You should see log output: Server running on http://localhost:3000. Test the health check endpoint: http://localhost:3000/health.

Troubleshooting Common Startup Errors:

ErrorCauseSolution
Cannot find module './routes'Missing routes/index.js fileCreate src/routes/index.js (Step 10)
connect ECONNREFUSEDPostgreSQL not runningStart PostgreSQL: brew services start postgresql@14 (macOS) or sudo service postgresql start (Linux)
password authentication failedWrong DB credentials in .envUpdate DB_USER and DB_PASSWORD in .env
EADDRINUSEPort 3000 already in useChange PORT in .env or stop conflicting process

Implement Database Models

Set up Sequelize ORM with PostgreSQL and create the User model for storing authentication data.
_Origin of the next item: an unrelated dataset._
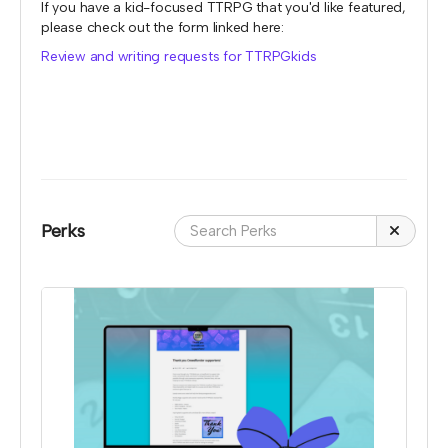
If you have a kid-focused TTRPG that you'd like featured,
please check out the form linked here:
Review and writing requests for TTRPGkids
Perks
Step 1: Initialize Sequelize

Configure Sequelize to use custom directory structure:

javascript
// .sequelizerc
const path = require('path');

module.exports = {
  'config': path.resolve('src', 'config', 'config.json'),
  'models-path': path.resolve('src', 'database', 'models'),
  'seeders-path': path.resolve('src', 'database', 'seeders'),
  'migrations-path': path.resolve('src', 'database', 'migrations')
};

Initialize Sequelize:

bash
npx sequelize-cli init

This creates the directory structure defined in .sequelizerc.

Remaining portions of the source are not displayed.